Thankfully, living conditions for the Albuquerque Museum's permanent collection recently got a whole lot better. Previously, the museum only had the space to exhibit selections from its extensive art collection a few times per year. The museum's recent $8.6 million expansion, however, is well on its way to completion, and it's already given administrators a lot more room to maneuver.
One of the things the museum has already done is transform its old rotating exhibit space into a permanent exhibit made up entirely of work from the its permanent art collection. The show, called Common Ground, charts the development of art in New Mexico from the Territorial Period through the present. Some of these pieces have never been viewed by the public.

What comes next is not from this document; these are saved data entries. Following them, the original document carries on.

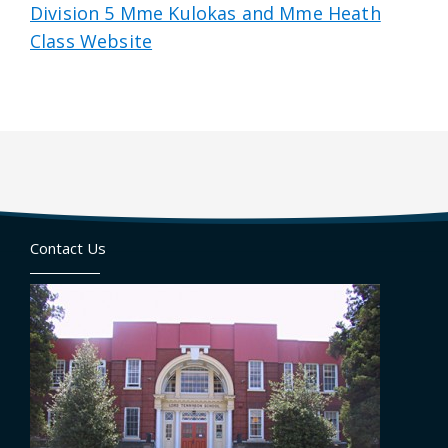
Division 5 Mme Kulokas and Mme Heath
Class Website
Contact Us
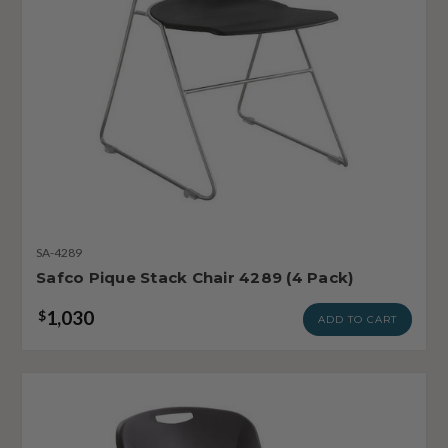
SA-4289
Safco Pique Stack Chair 4289 (4 Pack)
1,030
$
ADD TO CART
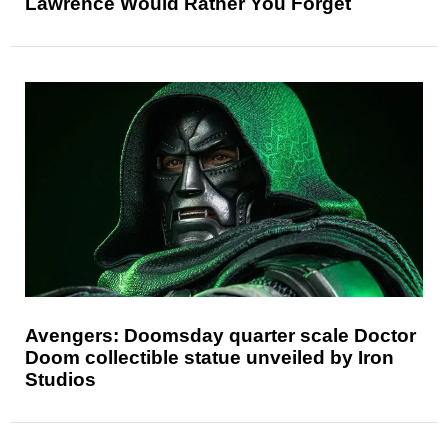
Lawrence Would Rather You Forget
Avengers: Doomsday quarter scale Doctor
Doom collectible statue unveiled by Iron
Studios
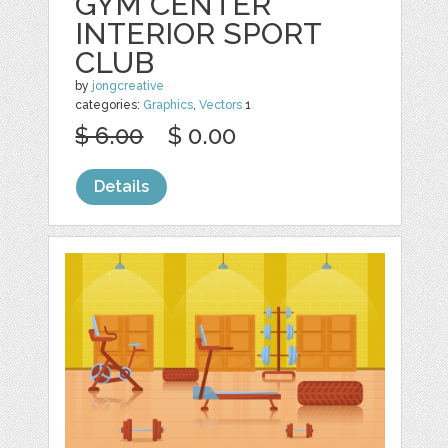
GYM CENTER
INTERIOR SPORT
CLUB
by
jongcreative
categories:
Graphics
,
Vectors
1
$ 6.00
$ 0.00
Details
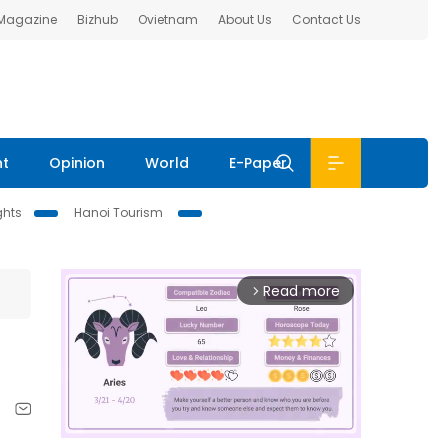
 Magazine
Bizhub
Ovietnam
About Us
Contact Us
nt
Opinion
World
E-Paper
ghts
Hanoi Tourism
Read more
arrow_forward_ios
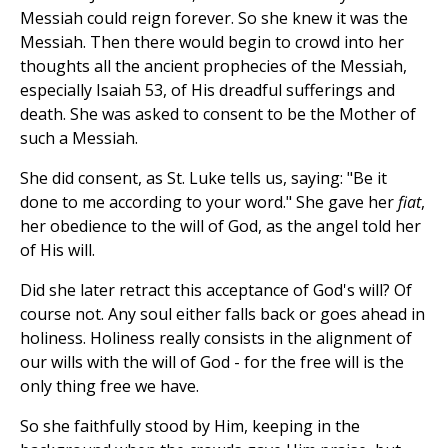
Messiah could reign forever. So she knew it was the
Messiah. Then there would begin to crowd into her
thoughts all the ancient prophecies of the Messiah,
especially Isaiah 53, of His dreadful sufferings and
death. She was asked to consent to be the Mother of
such a Messiah.
She did consent, as St. Luke tells us, saying: "Be it
done to me according to your word." She gave her
fiat
,
her obedience to the will of God, as the angel told her
of His will.
Did she later retract this acceptance of God's will? Of
course not. Any soul either falls back or goes ahead in
holiness. Holiness really consists in the alignment of
our wills with the will of God - for the free will is the
only thing free we have.
So she faithfully stood by Him, keeping in the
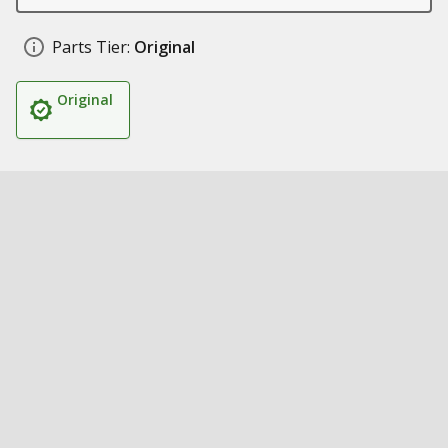
Parts Tier:
Original
Original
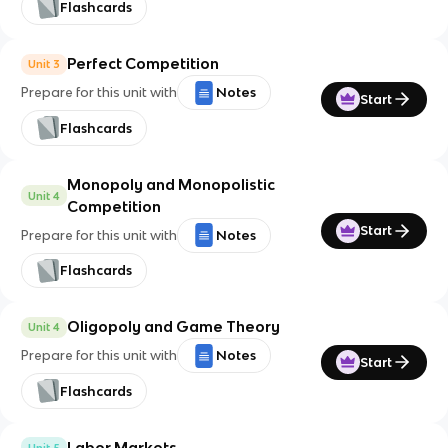
Flashcards
Perfect Competition
Unit 3
Prepare for this unit with
Notes
Start
Flashcards
Monopoly and Monopolistic
Unit 4
Competition
Start
Prepare for this unit with
Notes
Flashcards
Oligopoly and Game Theory
Unit 4
Prepare for this unit with
Notes
Start
Flashcards
Labor Markets
Unit 5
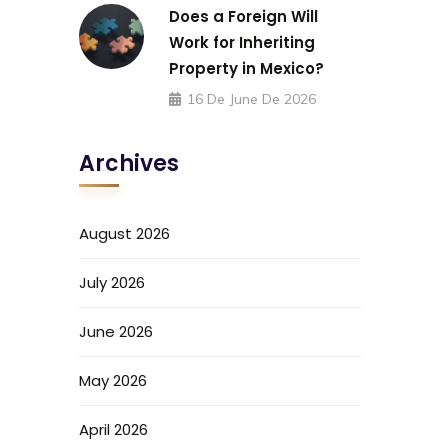
Does a Foreign Will
Work for Inheriting
Property in Mexico?
16 De June De 2026
Archives
August 2026
July 2026
June 2026
May 2026
April 2026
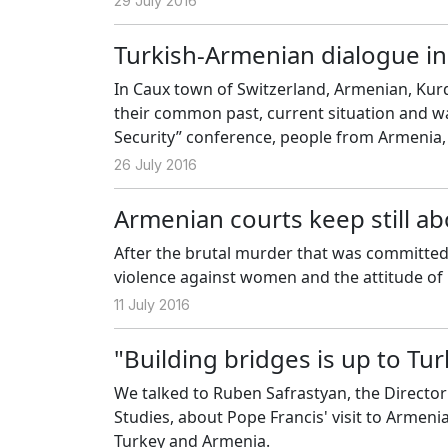
29 July 2016
Turkish-Armenian dialogue in
In Caux town of Switzerland, Armenian, Kur
their common past, current situation and wa
Security” conference, people from Armenia,
problems among Armenian, Turkish and Kurd
26 July 2016
Armenian courts keep still ab
After the brutal murder that was committed 
violence against women and the attitude of 
11 July 2016
"Building bridges is up to Tu
We talked to Ruben Safrastyan, the Director
Studies, about Pope Francis' visit to Armeni
Turkey and Armenia.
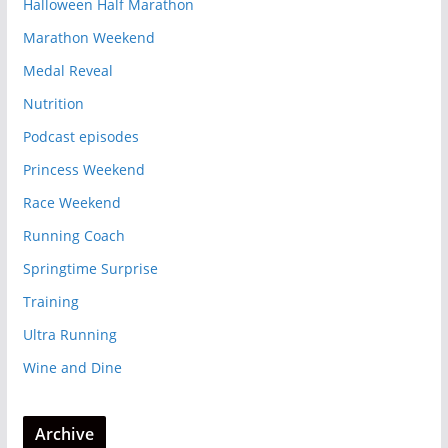
Halloween Half Marathon
Marathon Weekend
Medal Reveal
Nutrition
Podcast episodes
Princess Weekend
Race Weekend
Running Coach
Springtime Surprise
Training
Ultra Running
Wine and Dine
Archive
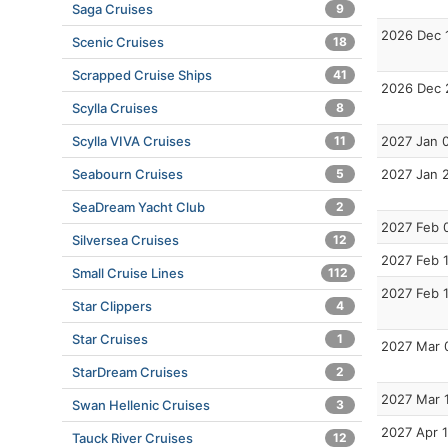
Saga Cruises
9
2026 Dec 
Scenic Cruises
18
Scrapped Cruise Ships
41
2026 Dec 
Scylla Cruises
8
Scylla VIVA Cruises
11
2027 Jan 
Seabourn Cruises
5
2027 Jan 
SeaDream Yacht Club
2
2027 Feb 
Silversea Cruises
12
2027 Feb 
Small Cruise Lines
112
2027 Feb 
Star Clippers
4
Star Cruises
1
2027 Mar 
StarDream Cruises
2
2027 Mar 
Swan Hellenic Cruises
3
2027 Apr 
Tauck River Cruises
12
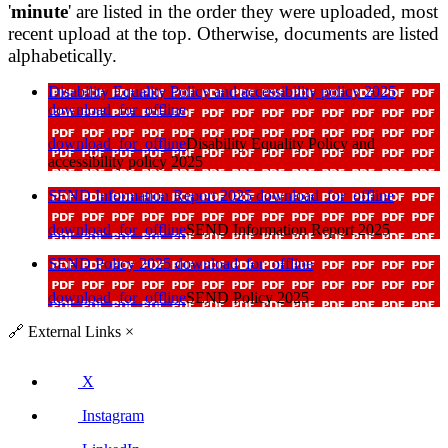
'
minute
' are listed in the order they were uploaded, most
recent upload at the top. Otherwise, documents are listed
alphabetically.
Disability Equality Policy and accessibility policy 2025
download_for_offline
download_for_offline
Disability Equality Policy and
accessibility policy 2025
SEND Information Report 2025
download_for_offline
download_for_offline
SEND Information Report 2025
SEND Policy 2025
download_for_offline
download_for_offline
SEND Policy 2025
🔗
External Links
×
X
Instagram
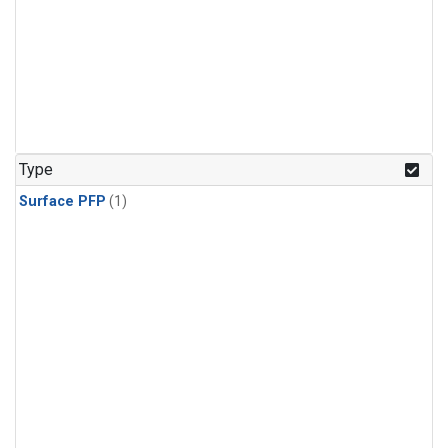
Type
Surface PFP
(1)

The exhibit is meant to correspond with the museum's other major permanent exhibit—Four Centuries: The History of Albuquerque. Like that exhibit, Common Ground doesn't necessarily delve into its subject in any great depth, but it's still a worthwhile survey of recent New Mexican art history.
You can see, for example, how the landscape realism of the Territorial Period (1846-1912) gave way to the more lush, romanticized renderings epitomized by the Taos Society of Artists (1915-27). During this period, Anglo artists became less interested in merely recording the strange, exotic surroundings they found in New Mexico, and more interested in celebrating and exploring this exoticism.
One of their biggest obsessions, of course, was the Pueblo Indians. Oscar Berninghaus' "Pueblo Woman of Taos," the now infamous painting that was stolen back in 1989 from the museum and recovered just a couple years ago, is a prime example. Berninghaus, one of the founders of the Taos Society, captures a young Taos Pueblo woman in the most idyllic romantic setting imaginable.
The late teens brought the first inklings of modernism to New Mexico as revolutionary hot shots like John Marin, Raymond Jonson and Georgia O'Keeffe began making their way to New Mexico seeking an environment far outside the mainstream art world to develop new ideas about what contemporary art can and should accomplish. That transfusion of creativity from outside the region eventually blossomed into the vibrant experimental contemporary art scene we enjoy today.
The contemporary section of the show exhibits several of the current big names: Patrick Nagatani, Thomas Barrow, Frederick Hammersley and the like. This modern portion will rotate every year or so to bring in different pieces by other contemporary artists in the museum's collection.
I wish the show were longer and deeper. More Hispanic and Native American artists would certainly be nice. The exhibit never attempts to show how native artistic traditions became integrated into the overall story of artistic development in New Mexico. That's a shame.
For what it is, though, Common Ground is well worth experiencing. Also, don't leave the museum before you check out the giant new space for rotating exhibits. Currently, there's an amazing show of large-scale work by Albuquerque artists that's in some ways even more enjoyable than Common Ground. Don't miss it. The new wing's first official show will be El Alma de España, the first of three planned exhibits of Spanish art. It opens in April.